Increase client base. Chatbots have a positive impact on lead generation, qualification, and nurturing. Such algorithms help throughout the buyer’s journey and provide information that can convince the user to make a purchase and attract potential customers. Then chatbots pass information about potential customers to the sales team to improve interaction with the target audience. Such algorithms increase the conversion rate and ensure that the lead moves towards the purchase.
Despite the many benefits, chatbots also face some challenges, including security issues, fending off hacker attacks, unpredictable human behavior, and mood. The user always wants the chatbot to be better than it currently is. Companies that use chatbots must constantly update and improve them so that users feel like they are communicating with an intelligent interlocutor.
Rules for creating a chatbot
It’s not enough to know what is a chatbot; you still need to be able to build it. Bots automate basic business functions, such as sales, support, and marketing. Below, you can see the six basic steps that will help to create your first chatbot:
Define your business goals. It’s essential to understand which functions need to be automated first. What is the purpose of the algorithm?
Choose the best channels for interacting with customers; they include the website of the company, mobile app, Facebook Messenger, Telegram, and other platforms.

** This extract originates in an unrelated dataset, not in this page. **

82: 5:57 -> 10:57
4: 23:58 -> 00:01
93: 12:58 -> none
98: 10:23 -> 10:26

Teach the bot to give correct answers; the FAQ tab helps the bot provide relevant solutions to customer questions.
Give your bot a voice and personality. You can give it a name and look that matches the corporate style.

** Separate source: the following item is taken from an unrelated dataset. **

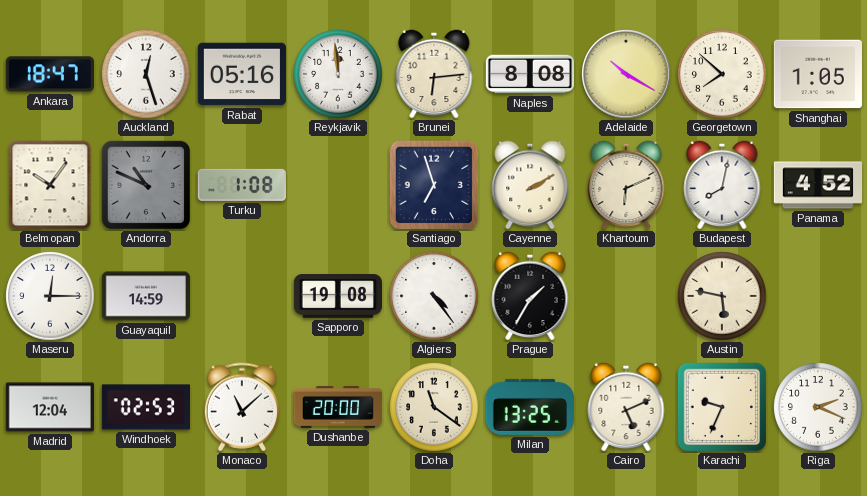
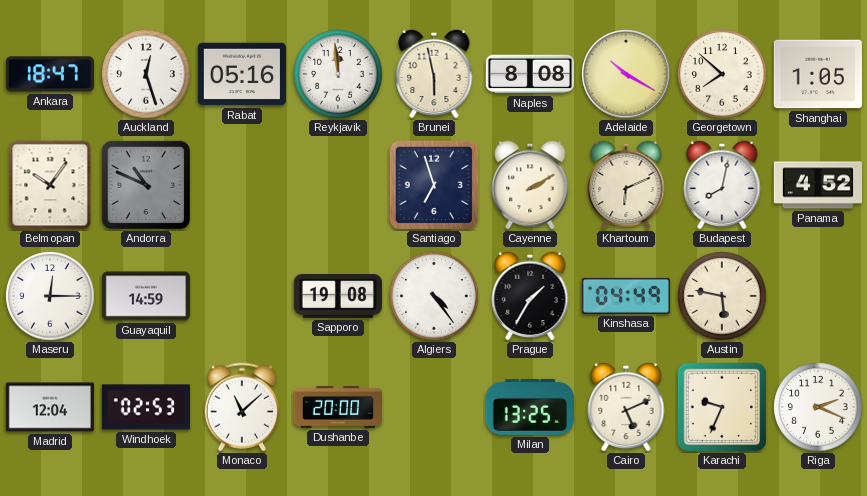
Brunei: 6:14 -> 5:58
Turku: 1:08 -> none
Kinshasa: none -> 04:49
Doha: 11:21 -> none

Keep a balance. Most chatbots are not as efficient as a human. Determine at what stage customers can contact the specialist.
Test before launch. After defining your bot flow, check if it works correctly. Measure bot’s performance before launch and add necessary iterations from time to time.
You can build chatbots using a particular platform or create them from scratch.
Future of chatbots
Most experts in computer technology are confident the popularity of chatbots will increase. In the future, AI and ML will be able to offer new opportunities for chatbots and implement new levels of text and voice interaction with customers to change their experience. Such improvements will also affect the information collection and provide a deeper understanding of clients’ needs, leading to predictive visitor behaviors.
Voice services have become an essential element of the IT ecosystem. Nowadays, programmers focus on developing voice-based chatbots that perform like conversational agents, comprehend different languages, and speak in those same languages.